In the following eleven years there were a series of stimuli, one of which, in 2018, was what Tom Seeley calls Darwinian Beekeeping, and which I prefer to think of as regenerative beekeeping. In essence, Dr. Seeley suggests that beekeeping has become increasingly designed for the benefit of the beekeeper rather than the health of the bees, and he has examined feral colonies to survey the conditions that bees choose for themselves, given their druthers. David Papke had been similarly inspired, was a step ahead of me in coming up with a hive design that was more bee friendly, and we spent a year re-designing our hive bodies and presenting, with differing levels of success, our reasoning to some local bee organizations. The reactions ranged from outright dismissal to skepticism to enthusiasm to excitement.
Initial results are encouraging, but it is a small sample and early days. The question is, what kind of changes in management might supplement the re-design of the hive? It is important to note that at each of the three occasions on which I have been fortunate to hear Tom Seeley present his findings, he stresses that this is a concept for hobbyists, possibly for sideliners, but not for commercial beekeepers, whose objectives and financial commitments are less likely to allow for experimentation.

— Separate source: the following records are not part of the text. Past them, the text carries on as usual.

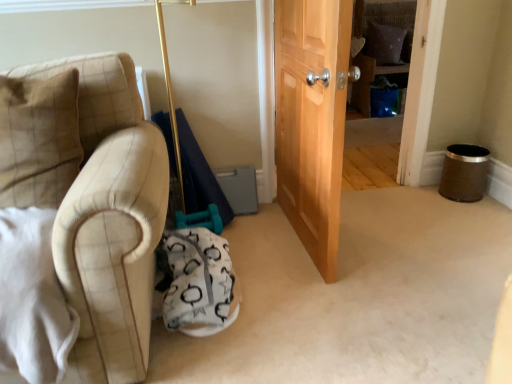 What do you see at coordinates (38, 139) in the screenshot? The width and height of the screenshot is (512, 384). I see `beige plaid pillow at left, placed as the second pillow when sorted from top to bottom` at bounding box center [38, 139].

What do you see at coordinates (384, 43) in the screenshot? I see `brown fabric pillow at upper center, the first pillow positioned from the top` at bounding box center [384, 43].

Locate an element on the screen. The width and height of the screenshot is (512, 384). white fabric swivel chair at lower center is located at coordinates (199, 282).

From the image's perspective, is beige plaid pillow at left, which is counted as the 1th pillow, starting from the bottom, on brown fabric pillow at upper center, the first pillow positioned from the top?

No.

How distant is beige plaid pillow at left, arranged as the second pillow when viewed from the right, from brown fabric pillow at upper center, the second pillow from the bottom?

A distance of 3.30 meters exists between beige plaid pillow at left, arranged as the second pillow when viewed from the right, and brown fabric pillow at upper center, the second pillow from the bottom.

Find the location of a particular element. The width and height of the screenshot is (512, 384). pillow on the left side of brown fabric pillow at upper center, which ranks as the second pillow in left-to-right order is located at coordinates (38, 139).

From a real-world perspective, is beige plaid pillow at left, the first pillow viewed from the front, physically below brown fabric pillow at upper center, placed as the first pillow when sorted from right to left?

Actually, beige plaid pillow at left, the first pillow viewed from the front, is physically above brown fabric pillow at upper center, placed as the first pillow when sorted from right to left, in the real world.

Find the location of a particular element. This screenshot has height=384, width=512. swivel chair in front of the brown fabric pillow at upper center, which is counted as the 2th pillow, starting from the front is located at coordinates (199, 282).

Is there a large distance between white fabric swivel chair at lower center and brown fabric pillow at upper center, placed as the first pillow when sorted from right to left?

white fabric swivel chair at lower center is far away from brown fabric pillow at upper center, placed as the first pillow when sorted from right to left.

Which of these two, white fabric swivel chair at lower center or brown fabric pillow at upper center, the first pillow positioned from the top, stands shorter?

Standing shorter between the two is white fabric swivel chair at lower center.

Between white fabric swivel chair at lower center and brown fabric pillow at upper center, which ranks as the second pillow in left-to-right order, which one appears on the right side from the viewer's perspective?

brown fabric pillow at upper center, which ranks as the second pillow in left-to-right order.

Is white fabric swivel chair at lower center oriented towards beige plaid pillow at left, placed as the second pillow when sorted from top to bottom?

No, white fabric swivel chair at lower center is not aimed at beige plaid pillow at left, placed as the second pillow when sorted from top to bottom.

The width and height of the screenshot is (512, 384). I want to click on pillow on the left of white fabric swivel chair at lower center, so click(x=38, y=139).

Between white fabric swivel chair at lower center and beige plaid pillow at left, which is counted as the 1th pillow, starting from the bottom, which one appears on the left side from the viewer's perspective?

beige plaid pillow at left, which is counted as the 1th pillow, starting from the bottom.

From a real-world perspective, relative to beige plaid pillow at left, arranged as the second pillow when viewed from the right, is white fabric swivel chair at lower center vertically above or below?

Clearly, from a real-world perspective, white fabric swivel chair at lower center is below beige plaid pillow at left, arranged as the second pillow when viewed from the right.

How distant is beige plaid pillow at left, arranged as the second pillow when viewed from the right, from white fabric swivel chair at lower center?

beige plaid pillow at left, arranged as the second pillow when viewed from the right, is 23.27 inches away from white fabric swivel chair at lower center.

At what (x,y) coordinates should I click in order to perform the action: click on swivel chair behind the beige plaid pillow at left, placed as the second pillow when sorted from top to bottom. Please return your answer as a coordinate pair (x, y). The height and width of the screenshot is (384, 512). Looking at the image, I should click on (199, 282).

Is white fabric swivel chair at lower center at the back of beige plaid pillow at left, which is counted as the 1th pillow, starting from the bottom?

No, beige plaid pillow at left, which is counted as the 1th pillow, starting from the bottom, is not facing away from white fabric swivel chair at lower center.

Considering the relative positions of beige plaid pillow at left, placed as the second pillow when sorted from top to bottom, and white fabric swivel chair at lower center in the image provided, is beige plaid pillow at left, placed as the second pillow when sorted from top to bottom, in front of white fabric swivel chair at lower center?

Yes, it is in front of white fabric swivel chair at lower center.

From the image's perspective, does brown fabric pillow at upper center, which is counted as the first pillow, starting from the back, appear higher than beige plaid pillow at left, which is counted as the 1th pillow, starting from the bottom?

Indeed, from the image's perspective, brown fabric pillow at upper center, which is counted as the first pillow, starting from the back, is shown above beige plaid pillow at left, which is counted as the 1th pillow, starting from the bottom.

At what (x,y) coordinates should I click in order to perform the action: click on pillow below the brown fabric pillow at upper center, placed as the first pillow when sorted from right to left (from the image's perspective). Please return your answer as a coordinate pair (x, y). Looking at the image, I should click on (38, 139).

Are brown fabric pillow at upper center, which is counted as the 2th pillow, starting from the front, and beige plaid pillow at left, the 2th pillow when ordered from back to front, beside each other?

brown fabric pillow at upper center, which is counted as the 2th pillow, starting from the front, and beige plaid pillow at left, the 2th pillow when ordered from back to front, are clearly separated.

From a real-world perspective, is brown fabric pillow at upper center, which is counted as the first pillow, starting from the back, below beige plaid pillow at left, arranged as the second pillow when viewed from the right?

Yes.

In the scene shown: From the image's perspective, which is above, brown fabric pillow at upper center, the first pillow positioned from the top, or white fabric swivel chair at lower center?

brown fabric pillow at upper center, the first pillow positioned from the top, from the image's perspective.

Who is smaller, brown fabric pillow at upper center, the second pillow from the bottom, or white fabric swivel chair at lower center?

brown fabric pillow at upper center, the second pillow from the bottom, is smaller.

Is brown fabric pillow at upper center, the first pillow positioned from the top, aimed at white fabric swivel chair at lower center?

No, brown fabric pillow at upper center, the first pillow positioned from the top, is not turned towards white fabric swivel chair at lower center.

In the image, there is a brown fabric pillow at upper center, which is counted as the first pillow, starting from the back. Where is `pillow below it (from the image's perspective)`? The height and width of the screenshot is (384, 512). pillow below it (from the image's perspective) is located at coordinates [38, 139].

Find the location of a particular element. The image size is (512, 384). the 1st pillow above the white fabric swivel chair at lower center (from a real-world perspective) is located at coordinates (384, 43).

When comparing their distances from white fabric swivel chair at lower center, does beige plaid pillow at left, which is counted as the 1th pillow, starting from the bottom, or brown fabric pillow at upper center, the second pillow from the bottom, seem closer?

beige plaid pillow at left, which is counted as the 1th pillow, starting from the bottom.

Looking at the image, which one is located further to beige plaid pillow at left, the first pillow viewed from the front, white fabric swivel chair at lower center or brown fabric pillow at upper center, which is counted as the 2th pillow, starting from the front?

brown fabric pillow at upper center, which is counted as the 2th pillow, starting from the front.

When comparing their distances from white fabric swivel chair at lower center, does brown fabric pillow at upper center, placed as the first pillow when sorted from right to left, or beige plaid pillow at left, placed as the second pillow when sorted from top to bottom, seem closer?

beige plaid pillow at left, placed as the second pillow when sorted from top to bottom, lies closer to white fabric swivel chair at lower center than the other object.

Looking at the image, which one is located further to brown fabric pillow at upper center, the second pillow from the bottom, beige plaid pillow at left, the first pillow viewed from the front, or white fabric swivel chair at lower center?

beige plaid pillow at left, the first pillow viewed from the front, lies further to brown fabric pillow at upper center, the second pillow from the bottom, than the other object.

Based on their spatial positions, is white fabric swivel chair at lower center or beige plaid pillow at left, the 2th pillow when ordered from back to front, further from brown fabric pillow at upper center, the first pillow positioned from the top?

beige plaid pillow at left, the 2th pillow when ordered from back to front, is positioned further to the anchor brown fabric pillow at upper center, the first pillow positioned from the top.

Based on their spatial positions, is brown fabric pillow at upper center, which ranks as the second pillow in left-to-right order, or white fabric swivel chair at lower center closer to beige plaid pillow at left, the first pillow viewed from the front?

Too often Darwinian beekeeping is interpreted as survival of the fittest, requiring a ’hands off’ or ‘ live and let die’ approach by the beekeeper. Far from it. In fact, if the goal is to keep locally adapted, healthy bees without resorting to chemicals, it is right in line with my objectives at this point in my calling. If people can be seen as either butterflies (sitting still, spreading their wings, displaying their beauty and attracting attention) or bees (flitting from flower to flower, cross-pollinating) I am the latter, consistently attracted by different ideas and visions, flying to them to enlarge my foraging area and the diversity of food in my brood nest.
Earlier this year David came across a series of three articles written by Terry Combs and published in ABJ, August, 2018, and Jan and Feb or 2019, and which fused all that I had learned over some 20 years and gave it a distinct focus under the bigger umbrella of restorative beekeeping. This is the most recent stimuli in my beekeeping journey, I have committed the next three years to it, and am enthusiastic as to the challenges and opportunities it presents.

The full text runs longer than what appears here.